Radar-based vital sign monitoring has been invested in for decades, and the community always pursues capturing more fine-grained cardiac signals with better noise robustness (especially for body movement or moving subjects).

This repository contains two of our studies to improve the robustness of ECG recovery using the multi-task learning (MTL) paradigm and ordinary differential equation (ODE), with radarODE mainly improving the robust single-cycle ECG recovery and radarODE-MTL focusing on the long-term ECG recovery eventually.

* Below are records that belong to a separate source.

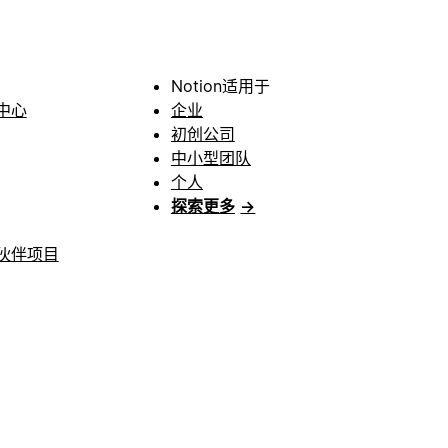
Notion适用于
中心
企业
初创公司
中小型团队
个人
探索更多
→
伙伴项目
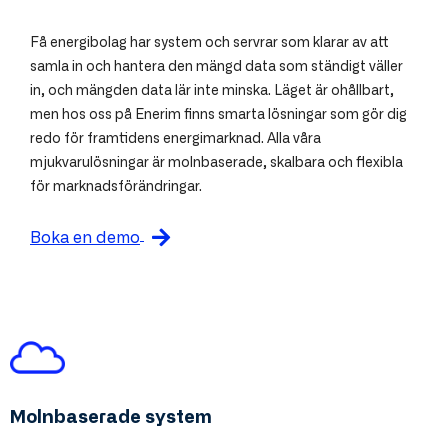
Få energibolag har system och servrar som klarar av att
samla in och hantera den mängd data som ständigt väller
in, och mängden data lär inte minska. Läget är ohållbart,
men hos oss på Enerim finns smarta lösningar som gör dig
redo för framtidens energimarknad. Alla våra
mjukvarulösningar är molnbaserade, skalbara och flexibla
för marknadsförändringar.
Boka en demo
Molnbaserade system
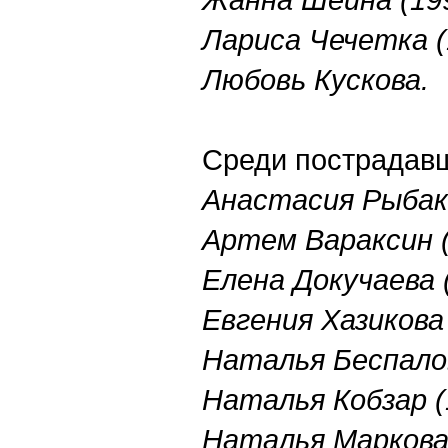
Лариса Чечетка (1
Любовь Кускова.
Среди пострадавш
Анастасия Рыбаков
Артем Вараксин (1
Елена Докучаева (
Евгения Хазикова (
Наталья Беспалова
Наталья Кобзар (1
Наталья Маркова (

The core idea of radarODE is to deconstruct the long-term cardiac activities into individual cardiac cycles and leverage the robustness provided by the ODE decoder to generate faithful ECG reference that aids the domain transformation in long-term ECG recovery.

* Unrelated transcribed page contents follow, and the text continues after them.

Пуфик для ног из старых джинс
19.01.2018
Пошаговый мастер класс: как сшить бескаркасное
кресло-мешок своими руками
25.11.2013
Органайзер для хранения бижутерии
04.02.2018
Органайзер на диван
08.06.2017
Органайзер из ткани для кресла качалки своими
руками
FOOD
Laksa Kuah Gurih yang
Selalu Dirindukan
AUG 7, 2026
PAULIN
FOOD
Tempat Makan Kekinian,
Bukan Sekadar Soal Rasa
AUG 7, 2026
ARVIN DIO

Illustration of robustness under differnt radar qualities

Citation

If you find our work helpful for your research, please cite our paper:

@article{zhang2024radarODE,
  title={{radarODE: An ODE-embedded deep learning model for contactless ECG reconstruction from millimeter-wave radar}}, 
  author={Yuanyuan Zhang and Runwei Guan and Lingxiao Li and Rui Yang and Yutao Yue and Eng Gee Lim},
  journal={IEEE Transactions on Mobile Computing},
  year={2025},
  publisher={IEEE},
  month={Apr.}
}
@article{zhang2024radarODE-MTL,
  title={{radarODE-MTL}: A Multi-task learning tramework with eccentric gradient alignment for robust radar-based {ECG} reconstruction}, 
  author={Yuanyuan Zhang and Rui Yang and Yutao Yue and Eng Gee Lim},
  journal={IEEE Transactions on Instrumentation and Measurement},
  year={2025},
  publisher={IEEE},
  month={Apr.}
}

Dataset Download and Preparation

Please refer to MMECG Dataset for the Dataset downloading.

The file structure is

Dataset
└───obj1_NB_1_
│   │   sst_seg_0.npy
│   │   anchor_seg_0.npy 
│   │   ecg_seg_0.npy
│   │   ...
│   ...
└───obj30_PE_91_
│   │   ...
│   │   sst_seg_215.npy
│   │   anchor_seg_215.npy 
│   │   ecg_seg_215.npy

The input size of the radarODE and radarODE-MTL are the spectrograms with size 50x71x120 (e.g., sst_seg_0.npy), with 71 for frequency and 120 for 4-sec segments. The ground truth ECG, anchor, cycle length can be fomulated as in the paper. You may use the example code MMECG_to_SST to generate SST spectrograms, or any time-frequency representation tools are applicable.

Run the Model

You can find the arguments and settings in:

radarODE-MTL/Projects/radarODE_plus/main.py

The model summary is in:

radarODE-MTL/Projects/radarODE_plus/nets/model.py

Tips

If you only want to realize the ECG recovery and do not care too much about noise robustness, please change here to Given_weight, and directly use 4-sec ECG as ground truth.

More details on the available MTL Architectures, Optimization Strategies and Datasets please refer to LibMTL.

Quick Introduction

The full presentation for radarODE-MTL is shown in

radarODE/Presentations/radarODE_MTL_Presentation.pdf

License

radarODE-MTL is released under the MIT license.